Structure and Spectroscopy of o-anisidine Investigated by Density Functional Theory in Comparison with Experiments

Abstract

The molecular structures, vibrational spectra (IR and Raman), UV-Vis electronic absorption spectra, and NMR spectra (13C and 1H) of o-anisidine have been investigated in terms of density functional theory by using B3LYP as a density functional and 6-311++G** as a basis set. Two stable and virtually degenerate conformers arising from non-planarity of the amino group of o-anisidine have been located at the room temperature. All normal modes of o-anisidine have been assigned in terms of percent contributions of the internal motions. All main electronic transitions in the UV-Vis spectrum of o-anisidine have been assigned. Solution that increases ionization potential of o-anisidine but decreases its electron affinity has been shown to affect the unoccupied orbitals of o-anisidine drastically, which shift all electronic absorption bands to longer wavelengths.
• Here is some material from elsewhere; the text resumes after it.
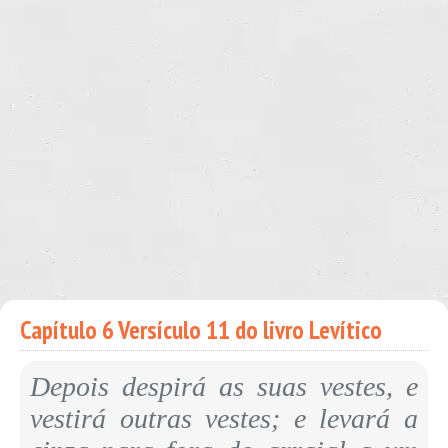
Capítulo 6 Versículo 11 do livro Levítico
Depois despirá as suas vestes, e
vestirá outras vestes; e levará a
The frontier molecular orbital, molecular electrostatic potential map, and atomic charge (Mulliken, ESP, and NBO) analyses have been shown useful in estimating both global and atom-inmolecule characteristics of o-anisidine. The present chemical shift calculations allow certain assignments of the experimental 13C and 1H NMR signals of o-anisidine. The high correlations between the experimental and the present computational spectral data indicate that the computational route presented in this study can be extended for the spectroscopic calculations of analogous compounds.